Macroheterogeneity relates to the presence or absence of a oligosaccharide chain at any of the two known N-glycosylation sites (site occupancy) [17] in the beta subunit. In vivo, the macroheterogeneity of circulating hFSH is dynamic and may have a physiologic role. In women of reproductive age, more glycosylated (fully glycosylated) and acidic glycoforms (with prolonged in vivo half-life due to reduced renal clearance) are secreted during the early and mid-follicular phases, compared with less sialylated, glycosylated (hypo-glycosylated) glycoforms, which are more predominant before ovulation [32,33]. Highly acidic isoforms are more predominant after the menopause than during the fertile lifespan [34]. Furthermore, tri-glycosylated hFSH (hFSH18/21) is more abundant in young women, whereas tetra- glycosylated (hFSH24) and highly sialylated forms are more abundant in peri/postmenopausal women [32,35]. Glycosylation at αAsn 52 is essental for FSH bioactivity, as it has an important role in the assembly of the functional FSH heterodimer and its subsequent stability; it also has a pivotal role in FSH receptor (FSHR) activation and signalling, whereby glycoforms with smaller and more compact glycosylation at αAsn 52 can fit into the central cavity of the FSHR more rapidly than bulkier and extended glycans, leading to a more rapid response [17].

Microheterogeneity relates to the structural variation in the type of carbohydrates comprising the oligosaccharide chains attached to the protein core and the branching of these chains (antennarity) into bi-, tri- and tetra-antennary structures [36,37,38]. The building block N-acetyl glucosamine (GlcNAc) is linked to asparagine followed by the addition of another GlcNAc, then by one to three Mannose residues that can branch into 1 to 4 antennae. The antennae are then extended by GlcNAc and galactose, the latter of which can be capped by N-acetyl neuraminic acid (sialic acid) [30]. The average number of antennae per glycan is reflected by the A-Index, which is calculated for each N-glycosylation site and as a mean over the entire molecule (see Section 4).

Sialylation relates to the inclusion of sialic acid in the glycoprotein antennae. The addition of a sialic acid cap imparts a negative charge on each antenna [30]. The degree of sialic acid capping can vary among glycoforms, whereby variants with a high degree of sialylation are more acidic than those with low sialic acid content [36,37,38]. A high level of sialylation, in combination with the presence of bulkier glycans, may contribute to a longer half-life through reduced glomerular filtration and, therefore, higher net in vivo potency. CHO cells, in which r-hFSH is produced, do not have the ability to synthesize sialic acid attached in the position α2-6, so only α2-3 sialic acid is found in reference r-hFSH-alfa and biosimilar preparations [30]. The average number of sialic acid moieties per glycan is reflected by the S-Index, which is calculated for each N-glycosylation site and as a mean over the entire molecule (see Section 4). The NGNA index reflects the content of glycans with N-glyconeuramic acid (NGNA) moieties. NGNA may be linked to immunogenic reactions, as humans do not produce CMP-N-acetylneuraminic acid hydroxylase, the enzyme responsible for this glycan modification [38]. Anti-NGNA activity has been reported in 85% of healthy humans, suggesting its potential for eliciting an immune response in humans [39]. The NGNA index is calculated for each N-glycosylation site and as a mean over the entire molecule (see Section 4).

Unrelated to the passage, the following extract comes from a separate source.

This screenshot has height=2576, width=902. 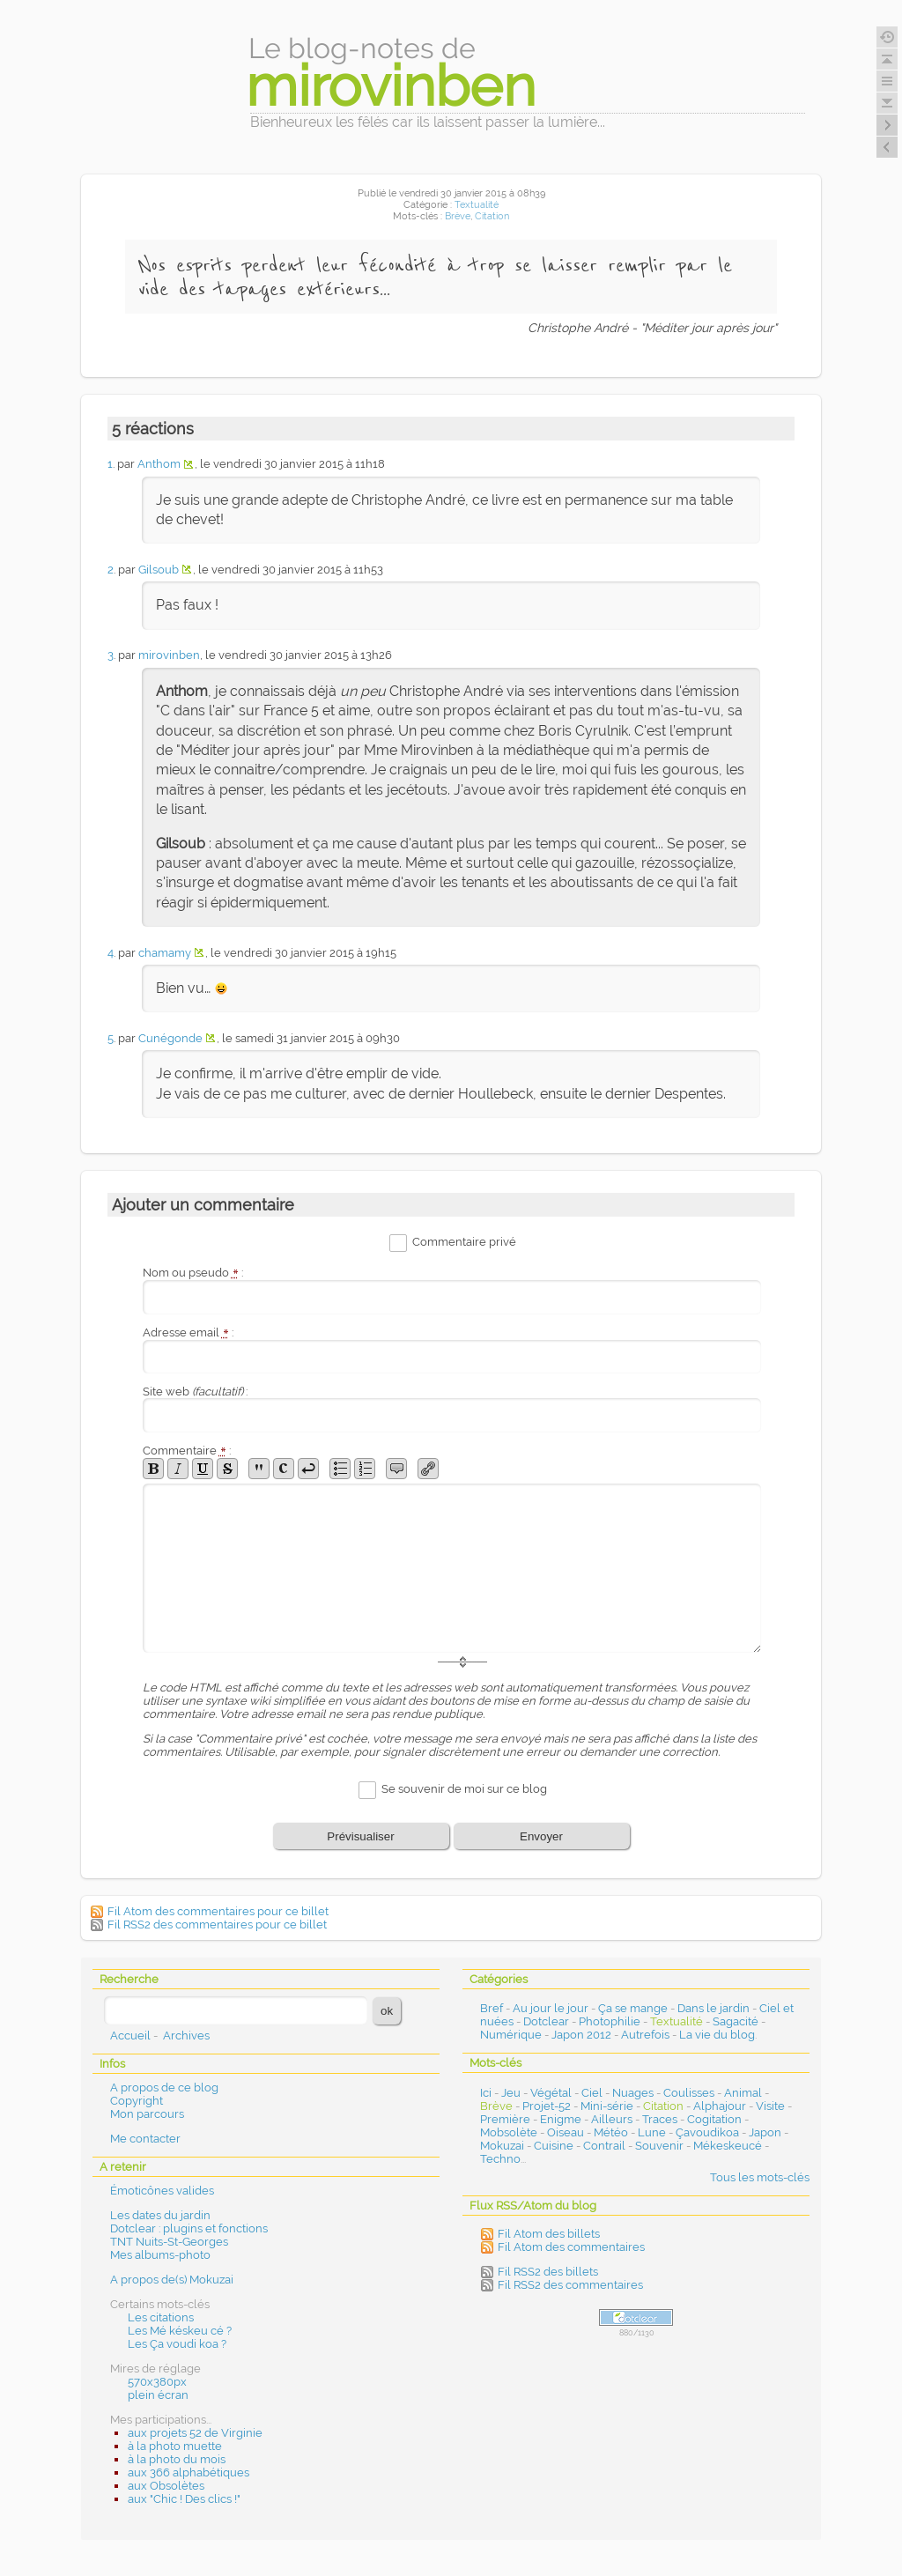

O-acetylation: The nine-carbon backbone of sialic acids can undergo extensive enzymatic modification in nature, and O-acetylation at the C-4/7/8/9 positions in particular is widely observed [40]. O-acetylation increases the hydrophobic character of sialylated glycans and can change the biophysical properties of the glycoprotein, potentially leading to changes in activity and glycan antigen recognition [40].

Post-translational modifications can include the oxidation of methionine residues. The methionine residues in FSH are not directly located in regions that are critical for binding to the FSHR: methionine 29 is involved in α–β subunit heterodimerization; methionine 47 is located close to the FSHR binding site, but is not directly involved in ligand–receptor interaction; methionine 71 is located close to the heterodimerization site but is not directly involved in heterodimerization; and methionine 109 is located in the non-structural C-terminal region. However, the oxidation of these residues may lead to conformational changes, with the potential for indirect effects on biological activity, pharmacokinetics or protein aggregation, and the alteration of the immunogenicity of therapeutic proteins [41]. In contrast to the post-translational modifications in the oligosaccharide chains attached to the protein core, other modifications, such as the conversion of asparagine to succinimide and N-terminal clipping, are not known to have an impact on biological activity.

Higher-order structure refers to the self-assembly into either the seconday-, tertiary- and quarternary-order structure of a protein. Higher-order structure is responsible for the correct folding and three-dimensional shape of a protein and is strongly dependent on the protein environment; therefore, different formulations can bear conformational differences compared with the reference preparation, which can have an impact on the activity of the molecule.